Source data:
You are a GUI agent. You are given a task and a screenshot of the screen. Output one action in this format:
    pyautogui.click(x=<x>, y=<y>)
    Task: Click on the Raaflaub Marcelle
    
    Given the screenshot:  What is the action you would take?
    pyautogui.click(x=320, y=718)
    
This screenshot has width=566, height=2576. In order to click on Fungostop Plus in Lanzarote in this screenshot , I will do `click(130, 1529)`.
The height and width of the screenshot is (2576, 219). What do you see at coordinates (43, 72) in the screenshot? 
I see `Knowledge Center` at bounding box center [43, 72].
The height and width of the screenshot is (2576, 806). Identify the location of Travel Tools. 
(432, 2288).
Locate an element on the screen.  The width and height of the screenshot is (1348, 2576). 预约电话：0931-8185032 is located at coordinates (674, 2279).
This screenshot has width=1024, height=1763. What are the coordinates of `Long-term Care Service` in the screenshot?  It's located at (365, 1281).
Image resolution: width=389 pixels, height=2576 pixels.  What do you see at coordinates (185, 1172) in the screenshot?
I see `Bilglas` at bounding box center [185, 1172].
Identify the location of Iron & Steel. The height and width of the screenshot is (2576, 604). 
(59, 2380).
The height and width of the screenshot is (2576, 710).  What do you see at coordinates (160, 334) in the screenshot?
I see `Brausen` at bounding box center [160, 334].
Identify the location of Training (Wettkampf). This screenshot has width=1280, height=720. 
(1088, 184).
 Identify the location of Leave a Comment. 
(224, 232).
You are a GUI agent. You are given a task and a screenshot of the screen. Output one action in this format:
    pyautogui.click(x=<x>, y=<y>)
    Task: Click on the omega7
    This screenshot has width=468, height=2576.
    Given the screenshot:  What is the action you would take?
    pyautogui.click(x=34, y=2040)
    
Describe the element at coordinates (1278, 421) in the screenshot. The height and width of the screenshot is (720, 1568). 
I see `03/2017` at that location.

Directions for this task: Print, exactly as written, the first line of the records above and each line after it until the line with "This screenshot has width=1024, height=1763.", which is printed too.

Result of this task:
You are a GUI agent. You are given a task and a screenshot of the screen. Output one action in this format:
    pyautogui.click(x=<x>, y=<y>)
    Task: Click on the Raaflaub Marcelle
    
    Given the screenshot:  What is the action you would take?
    pyautogui.click(x=320, y=718)
    
This screenshot has width=566, height=2576. In order to click on Fungostop Plus in Lanzarote in this screenshot , I will do `click(130, 1529)`.
The height and width of the screenshot is (2576, 219). What do you see at coordinates (43, 72) in the screenshot? 
I see `Knowledge Center` at bounding box center [43, 72].
The height and width of the screenshot is (2576, 806). Identify the location of Travel Tools. 
(432, 2288).
Locate an element on the screen.  The width and height of the screenshot is (1348, 2576). 预约电话：0931-8185032 is located at coordinates (674, 2279).
This screenshot has width=1024, height=1763. What are the coordinates of `Long-term Care Service` in the screenshot?  It's located at (365, 1281).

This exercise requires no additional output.